▶ THE TASK
Restate verbatim the span of lines below between the line with "2. Vietnam War Museum" and the line with "Opening hours: 7:30", including those two lines, and only that span.

##### SOURCE RECORDS #####

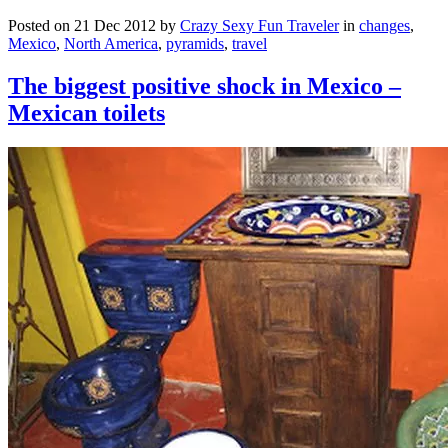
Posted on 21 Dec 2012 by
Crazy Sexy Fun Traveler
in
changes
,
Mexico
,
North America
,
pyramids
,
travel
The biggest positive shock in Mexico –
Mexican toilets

#####
##### SOURCE RECORDS #####

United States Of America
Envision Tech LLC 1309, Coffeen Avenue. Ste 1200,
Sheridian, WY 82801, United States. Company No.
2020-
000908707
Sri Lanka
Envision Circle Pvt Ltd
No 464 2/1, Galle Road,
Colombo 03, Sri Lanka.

#####
##### SOURCE RECORDS #####

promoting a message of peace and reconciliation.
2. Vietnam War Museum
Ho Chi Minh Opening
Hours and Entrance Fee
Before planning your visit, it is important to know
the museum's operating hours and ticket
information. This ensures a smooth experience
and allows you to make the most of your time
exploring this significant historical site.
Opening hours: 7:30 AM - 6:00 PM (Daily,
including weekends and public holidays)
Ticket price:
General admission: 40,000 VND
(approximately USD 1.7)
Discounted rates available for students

#####

▶ WRITTEN RESPONSE
2. Vietnam War Museum
Ho Chi Minh Opening
Hours and Entrance Fee
Before planning your visit, it is important to know
the museum's operating hours and ticket
information. This ensures a smooth experience
and allows you to make the most of your time
exploring this significant historical site.
Opening hours: 7:30 AM - 6:00 PM (Daily,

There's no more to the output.